TO DO
Copy out again, unchanged, the listing below from the line that has "Daphne Getz (207, 2514)" through the line that has "Eliezer Shein (202, 2334)".

MATERIAL PROVIDED
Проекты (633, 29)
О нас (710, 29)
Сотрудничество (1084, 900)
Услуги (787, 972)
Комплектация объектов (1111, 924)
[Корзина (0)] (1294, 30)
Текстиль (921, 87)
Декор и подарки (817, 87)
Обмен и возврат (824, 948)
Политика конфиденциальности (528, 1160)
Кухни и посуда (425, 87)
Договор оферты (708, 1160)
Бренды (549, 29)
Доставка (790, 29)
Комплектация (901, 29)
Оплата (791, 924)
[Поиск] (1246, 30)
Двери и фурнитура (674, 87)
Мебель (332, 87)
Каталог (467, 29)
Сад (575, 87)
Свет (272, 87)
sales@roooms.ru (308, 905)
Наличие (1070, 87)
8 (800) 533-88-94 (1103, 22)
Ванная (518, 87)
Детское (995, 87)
...
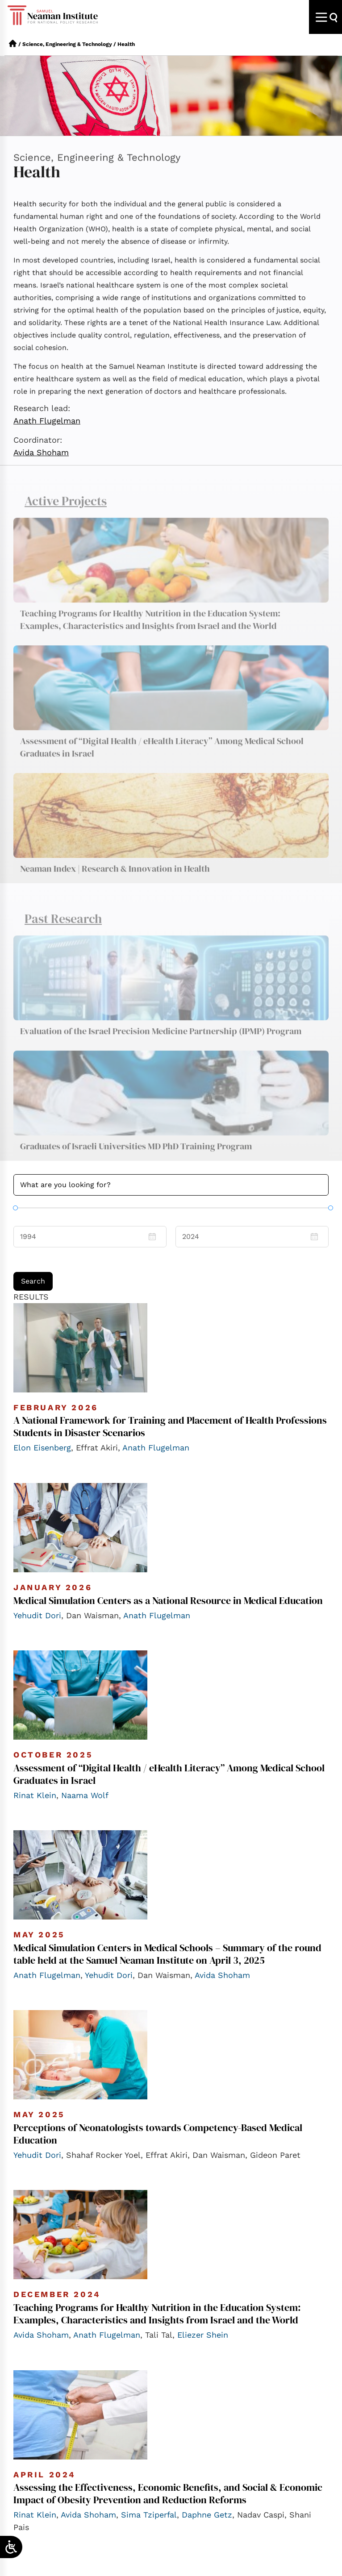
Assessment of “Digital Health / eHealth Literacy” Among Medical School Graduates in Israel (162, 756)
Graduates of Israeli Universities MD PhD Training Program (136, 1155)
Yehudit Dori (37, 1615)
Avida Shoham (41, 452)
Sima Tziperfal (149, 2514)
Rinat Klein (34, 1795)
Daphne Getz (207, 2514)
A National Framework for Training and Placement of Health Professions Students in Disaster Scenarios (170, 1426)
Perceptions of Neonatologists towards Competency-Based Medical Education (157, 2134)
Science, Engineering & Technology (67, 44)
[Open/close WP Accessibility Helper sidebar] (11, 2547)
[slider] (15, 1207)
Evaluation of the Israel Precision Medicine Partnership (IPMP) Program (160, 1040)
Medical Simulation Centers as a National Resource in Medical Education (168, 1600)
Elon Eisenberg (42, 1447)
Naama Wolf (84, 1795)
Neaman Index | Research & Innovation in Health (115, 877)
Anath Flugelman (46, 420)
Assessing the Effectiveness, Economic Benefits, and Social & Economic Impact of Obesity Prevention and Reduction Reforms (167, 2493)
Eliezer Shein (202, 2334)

EXPECTED ANSWER
Daphne Getz (207, 2514)
A National Framework for Training and Placement of Health Professions Students in Disaster Scenarios (170, 1426)
Perceptions of Neonatologists towards Competency-Based Medical Education (157, 2134)
Science, Engineering & Technology (67, 44)
[Open/close WP Accessibility Helper sidebar] (11, 2547)
[slider] (15, 1207)
Evaluation of the Israel Precision Medicine Partnership (IPMP) Program (160, 1040)
Medical Simulation Centers as a National Resource in Medical Education (168, 1600)
Elon Eisenberg (42, 1447)
Naama Wolf (84, 1795)
Neaman Index | Research & Innovation in Health (115, 877)
Anath Flugelman (46, 420)
Assessing the Effectiveness, Economic Benefits, and Social & Economic Impact of Obesity Prevention and Reduction Reforms (167, 2493)
Eliezer Shein (202, 2334)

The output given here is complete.